Anti-paywalls
November 05, 2019
A paywall is a cybernetic system for ensuring that money is collected before some service is rendered. An anti-paywall, conversely, is a cybernetic system for preventing money from being given out by deferring service to the other side of a bureaucratic process. Anti-paywalls are used by governments, insurance companies and other organisations to both slow and reduce the amount of money they have to pay out. They provide no benefit to the victims of their labyrinths and traps since their purpose is precisely to slow and reduce the amount of money that might otherwise be paid out.
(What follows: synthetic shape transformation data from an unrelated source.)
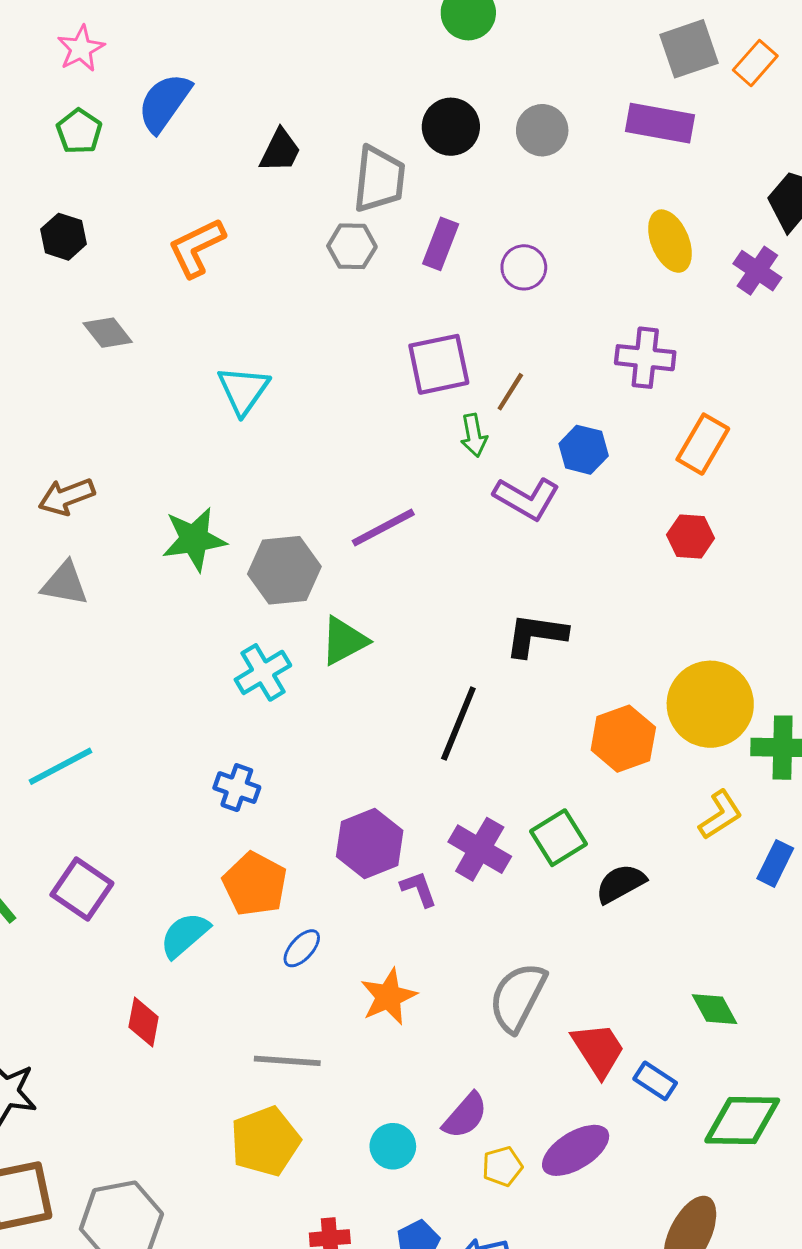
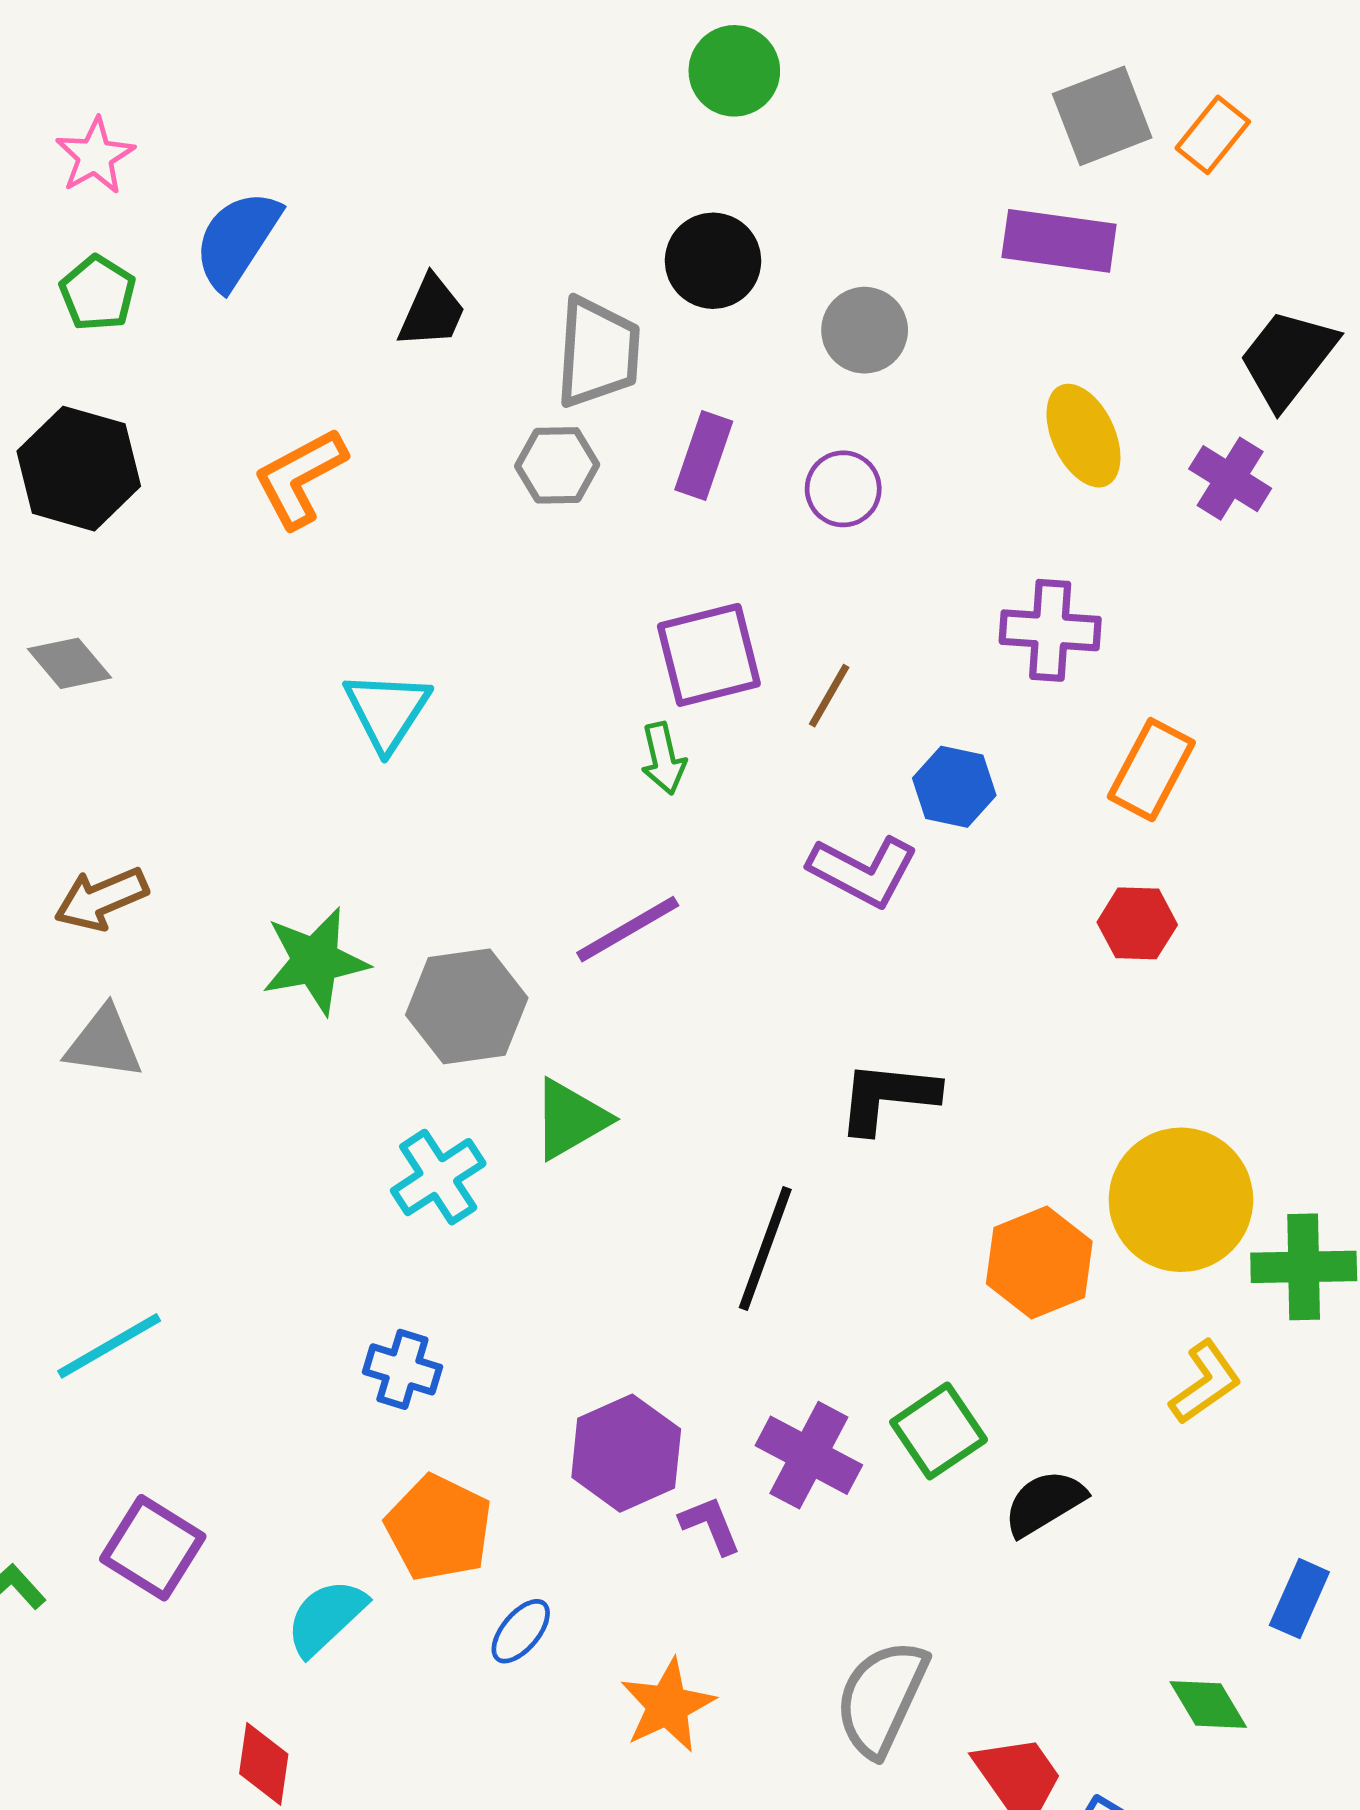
gray circle: (542, 130) -> (865, 330), moved
black hexagon: (63, 237) -> (79, 469), size x1.6
gray diamond: (108, 333) -> (70, 663), moved
green arrow: (474, 435) -> (663, 758), moved
blue rectangle: (775, 863) -> (1299, 1599), moved

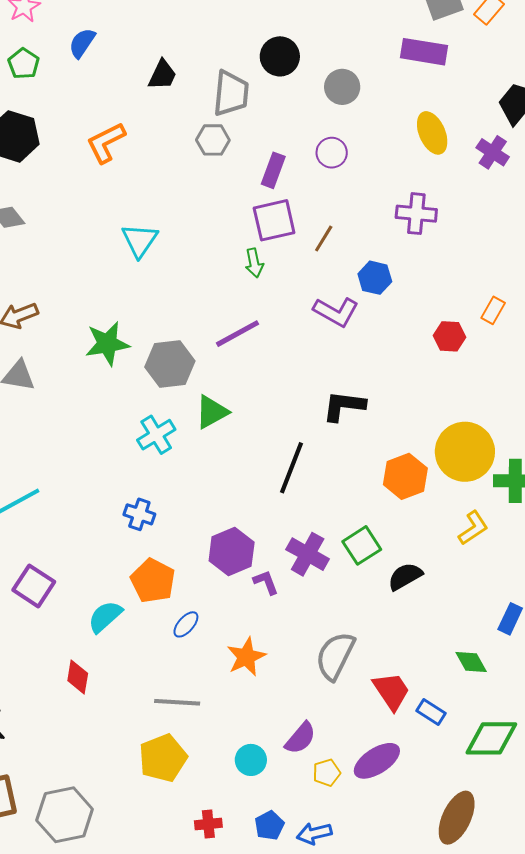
blue semicircle: (237, 240) -> (82, 43), size x0.7
purple rectangle: (704, 455) -> (273, 170), moved
orange rectangle: (1151, 770) -> (493, 310), moved, size x0.7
Government anti-paywalls are the most straightforward, consisting merely of a layer of form-filling, document-checking, and rubber-stamping. Social services of all kinds are guarded in this way from excessive claims. Ironically, the cost of administrating the anti-paywall then becomes one of the biggest expenses of such services. But fear of what might happen if the wall came tumbling down, and 'handouts' escalated, keeps the anti-paywall running. I will not claim such a system is necessary, but it certainly feels inevitable, given the current way nations are organised.
In insurance companies, anti-paywalls risk being far more pernicious. While most of my experiences of these kinds of organisations have been benign, I have encountered both vet and medical insurance companies willing and able to contort themselves to avoid paying out - and of course, both routinely 'exclude' coverage under circumstances that transform them from safety net to mere leech. Here, where insurance companies betray the trust that is placed in them, the anti-paywall is just as likely to be a phone maze as a form, but the purposes remain aligned even as the methods change: as little as possible should be paid out, regardless of what impression was given to those who supported the company by regularly paying their premiums.
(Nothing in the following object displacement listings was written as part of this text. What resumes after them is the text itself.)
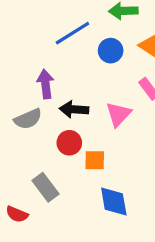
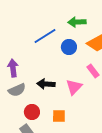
purple arrow: (45, 84) -> (13, 68), moved
red circle: (69, 143) -> (32, 112), moved

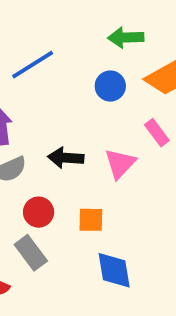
blue line: (45, 36) -> (33, 65), moved

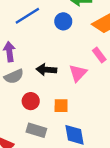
blue circle: (110, 86) -> (63, 21), moved
gray rectangle: (31, 253) -> (36, 130), moved, turned -36

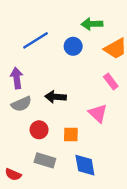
pink triangle: (78, 73) -> (98, 113), moved, turned -30

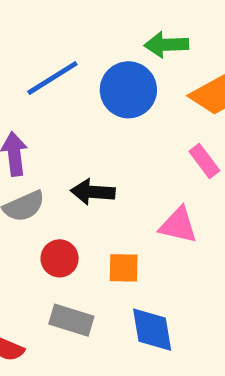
blue circle: (73, 46) -> (128, 90), size x1.5
pink triangle: (98, 113) -> (178, 225), turned -30

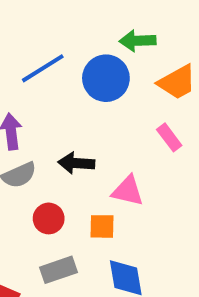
pink triangle: (178, 225) -> (128, 191), moved
gray rectangle: (71, 320) -> (59, 270), turned -36

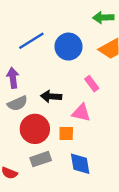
green arrow: (138, 41) -> (103, 18), moved
pink rectangle: (169, 137) -> (92, 84), moved
red circle: (49, 218) -> (35, 129), size x1.6

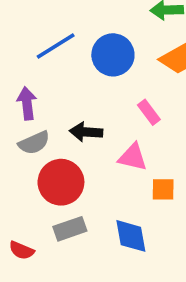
orange square: (66, 134) -> (163, 189), moved

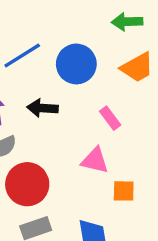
black arrow: (86, 132) -> (42, 108), moved

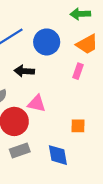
pink rectangle: (110, 118) -> (78, 71), moved, turned 56
pink triangle: (95, 160) -> (37, 104), moved

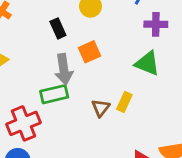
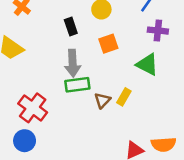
orange square: (89, 52) -> (108, 44), moved
green rectangle: (54, 94) -> (77, 85), moved
red cross: (24, 123) -> (33, 108), turned -36

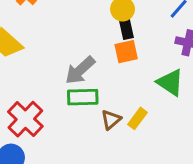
black rectangle: (71, 26) -> (126, 28), moved
gray arrow: (73, 63) -> (80, 70), turned 44

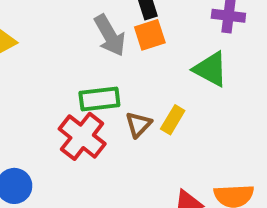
gray arrow: (80, 70) -> (110, 35), moved, turned -72
red cross: (25, 119) -> (82, 136), moved

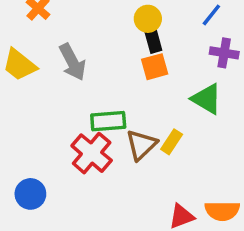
gray arrow: (110, 35) -> (72, 62), moved
brown triangle: (138, 124) -> (141, 145), size x1.4

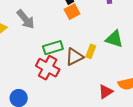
green triangle: (207, 99) -> (114, 39), moved
brown triangle: (141, 145) -> (74, 57), turned 30

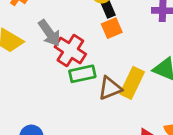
yellow rectangle: (91, 51) -> (132, 83), size x1.6
red cross: (48, 68) -> (70, 50), moved

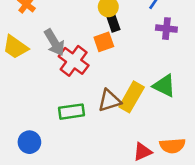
orange square: (112, 28) -> (104, 42), moved
green rectangle: (82, 74) -> (72, 112), moved

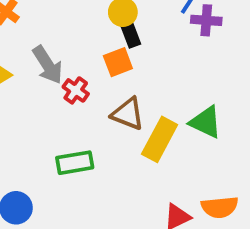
purple cross: (166, 29) -> (206, 20), moved
red cross: (74, 61) -> (76, 90), size x0.6
brown triangle: (109, 100) -> (128, 114), moved, turned 40

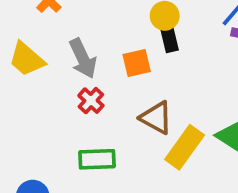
orange square: (118, 62) -> (137, 63), moved
red cross: (76, 90) -> (91, 101), moved

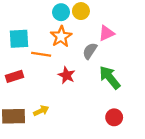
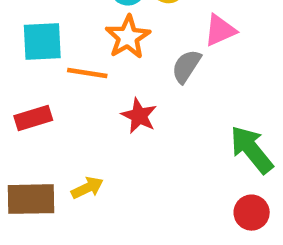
green arrow: (110, 77) -> (252, 150), moved
red circle: (114, 117) -> (252, 213), moved

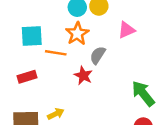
gray semicircle: (186, 66) -> (98, 55), moved

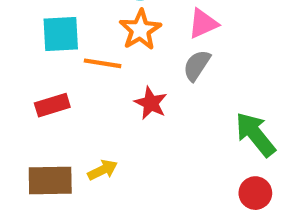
pink triangle: (126, 30) -> (203, 24), moved
gray semicircle: (98, 55) -> (197, 65), moved

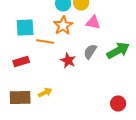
pink triangle: (203, 24) -> (93, 22), turned 35
gray semicircle: (197, 65) -> (90, 52), moved
green arrow: (255, 134) -> (118, 50), moved, turned 100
The cyborg we become when facing the anti-paywall is either demotivated or angered, but either way the anti-paywall serves its purpose by thwarting yours. Even if your rage keeps you pursuing matters, the longer you are kept from payment, the more money is 'saved' by the organisation keeping you outside. There is nothing humane in this mistreatment of our fellow humans, it is just the petty evil of contemporary bureaucracy that has become so familiar to us we barely even notice. Not all insurance companies are guilty of this... but we have seen enough abuse of our trust to know that when we hit the anti-paywall, we are in one of the dark corners of contemporary existence.